As the sunken-eyed, toothless Adamczewski marches through the mostly seated crowd, mulleted saxophonist Adam White hot on his heels, the mood of the lush Glasgow basement bar switches from that of cosy craft-beer-sipping dad-folk to a joyously uncomfortable edginess. Although the lights may be low and the walls tiled, this isn’t to be an evening of easy listening.
A few wonky strums into Adamczewski’s first number, the rationale behind Pratt’s invitation is made obvious. With his dive-bar instrumentals and neurotic vocals, Adamczewski, just like Pratt, is totally engrossing.
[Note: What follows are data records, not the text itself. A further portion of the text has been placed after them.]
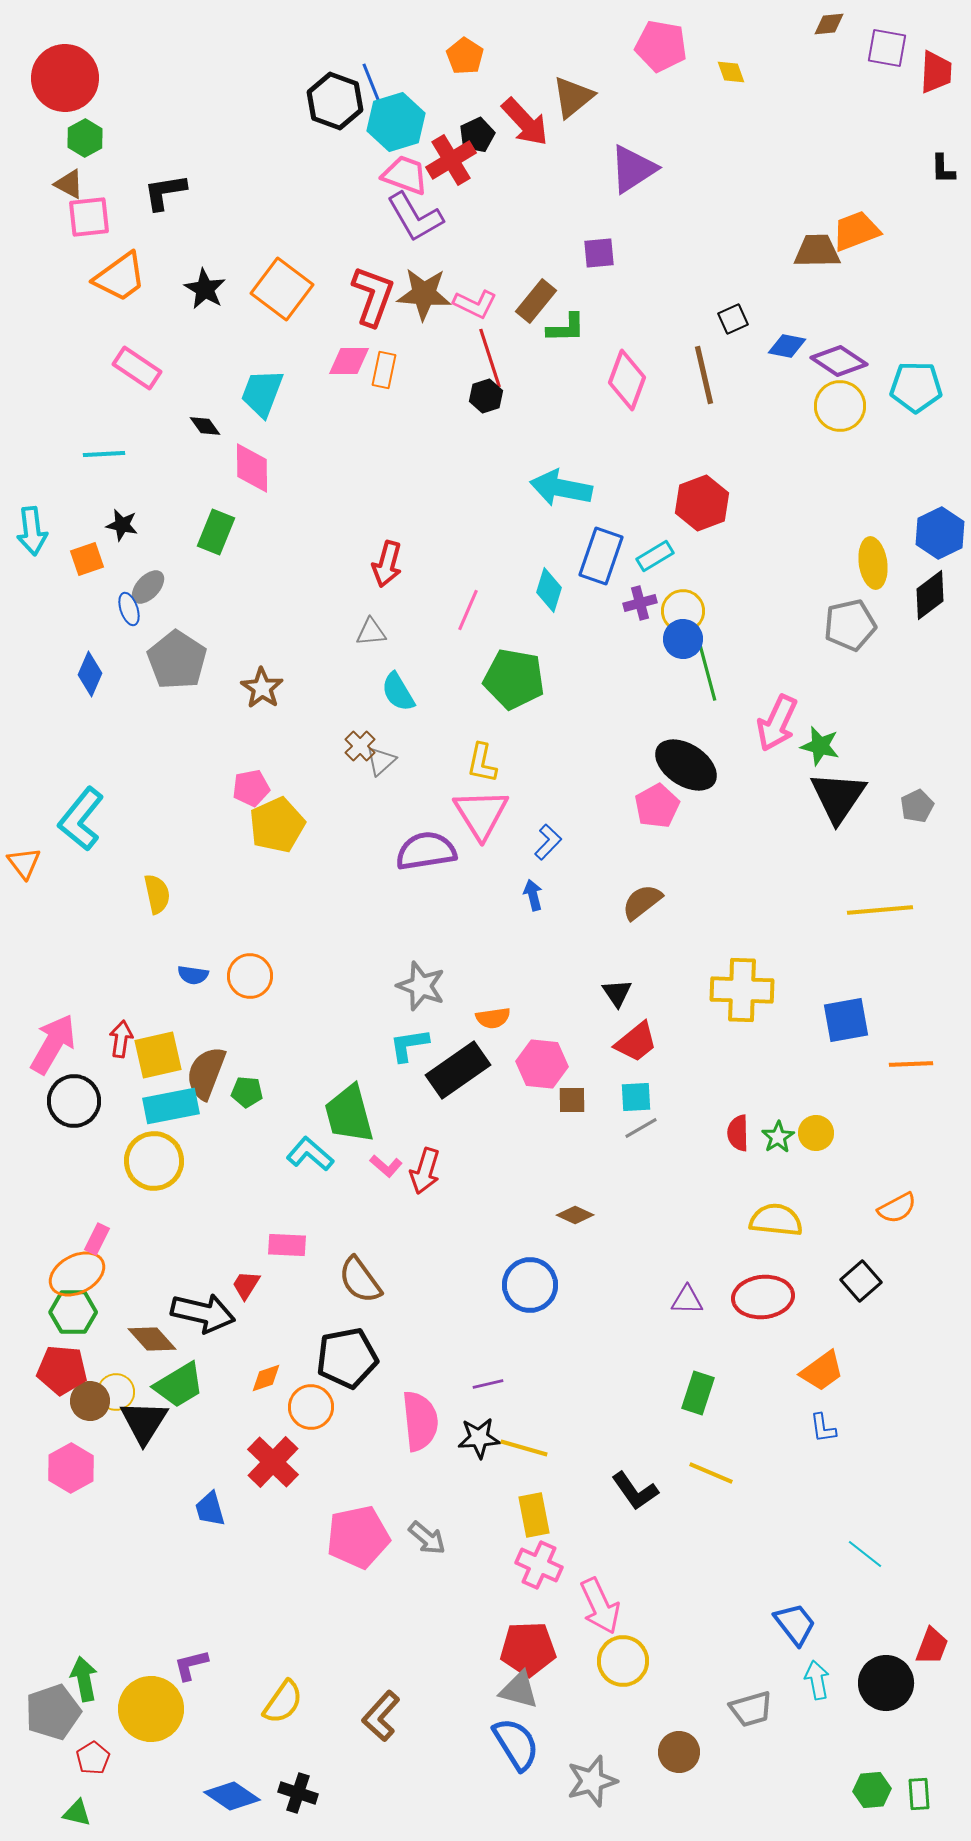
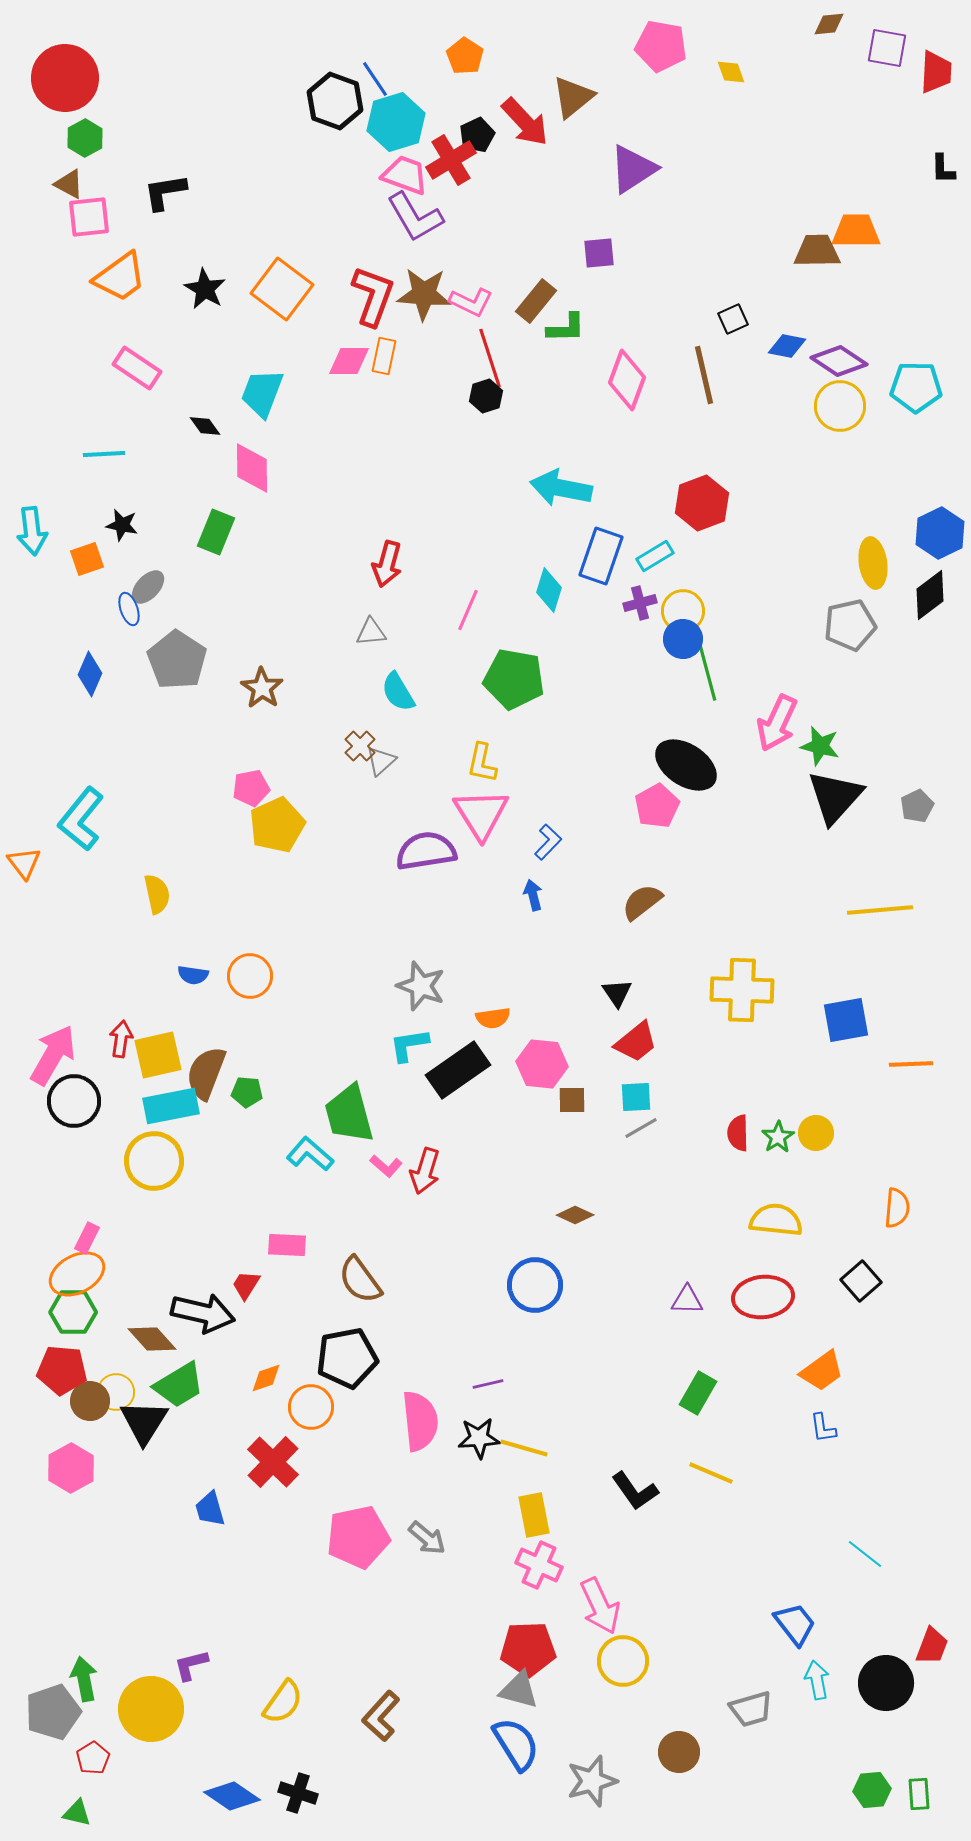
blue line at (371, 82): moved 4 px right, 3 px up; rotated 12 degrees counterclockwise
orange trapezoid at (856, 231): rotated 21 degrees clockwise
pink L-shape at (475, 304): moved 4 px left, 2 px up
orange rectangle at (384, 370): moved 14 px up
black triangle at (838, 797): moved 3 px left; rotated 8 degrees clockwise
pink arrow at (53, 1044): moved 11 px down
orange semicircle at (897, 1208): rotated 57 degrees counterclockwise
pink rectangle at (97, 1239): moved 10 px left, 1 px up
blue circle at (530, 1285): moved 5 px right
green rectangle at (698, 1393): rotated 12 degrees clockwise
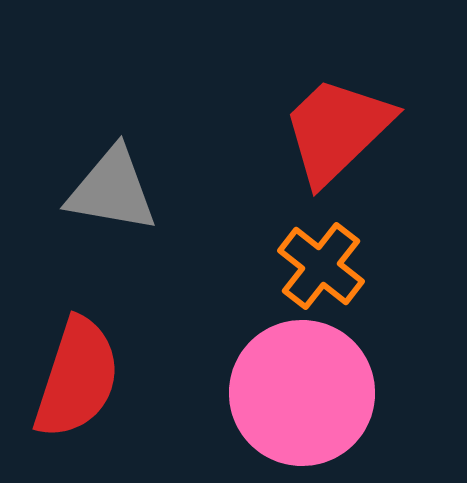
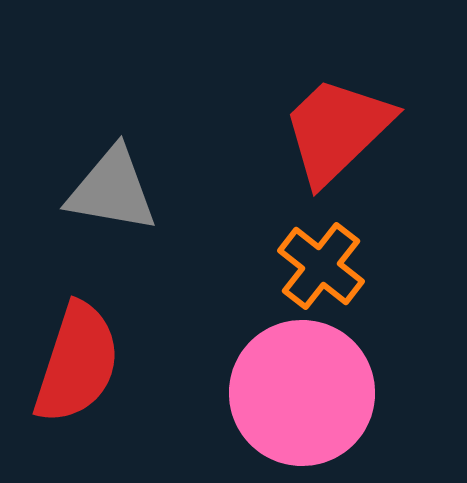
red semicircle: moved 15 px up
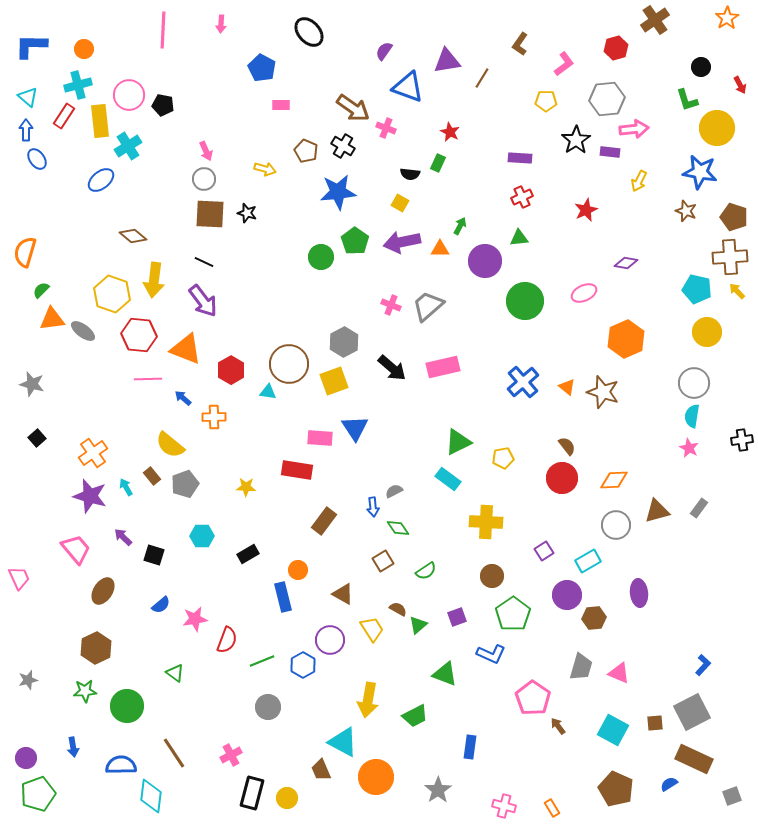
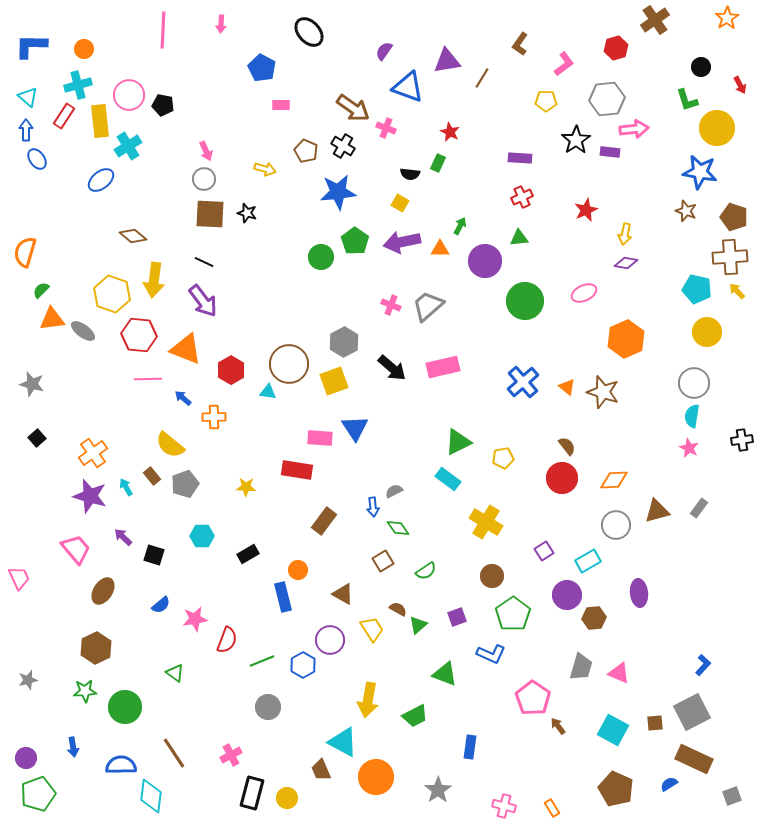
yellow arrow at (639, 181): moved 14 px left, 53 px down; rotated 15 degrees counterclockwise
yellow cross at (486, 522): rotated 28 degrees clockwise
green circle at (127, 706): moved 2 px left, 1 px down
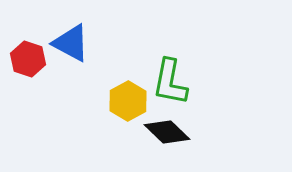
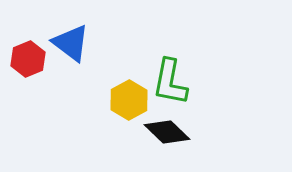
blue triangle: rotated 9 degrees clockwise
red hexagon: rotated 20 degrees clockwise
yellow hexagon: moved 1 px right, 1 px up
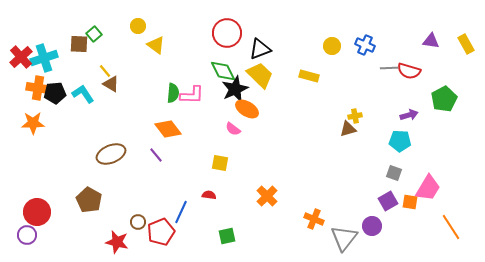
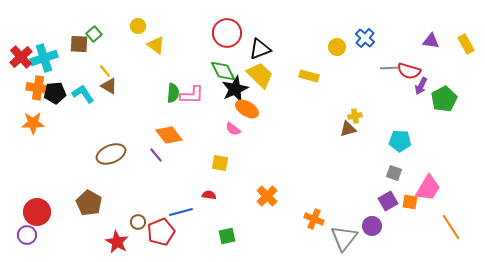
blue cross at (365, 45): moved 7 px up; rotated 18 degrees clockwise
yellow circle at (332, 46): moved 5 px right, 1 px down
brown triangle at (111, 84): moved 2 px left, 2 px down
purple arrow at (409, 115): moved 12 px right, 29 px up; rotated 132 degrees clockwise
orange diamond at (168, 129): moved 1 px right, 6 px down
brown pentagon at (89, 200): moved 3 px down
blue line at (181, 212): rotated 50 degrees clockwise
red star at (117, 242): rotated 15 degrees clockwise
His lyrics are strange, funny and more than a tad bonkers: “Bad people…” he murmurs, his voice laden with the deadpan humour of a filterless rollie,“…have no souls.” Raised eyebrows precede gasps of uncertain laughter as Adamczewski wails out ‘Goodbye Goebbels’ atop White’s bracing flute, a rendition which, like many of Adamczewski’s songs of the evening, takes on a new, dare-one-say better life under a broken-down, raw style.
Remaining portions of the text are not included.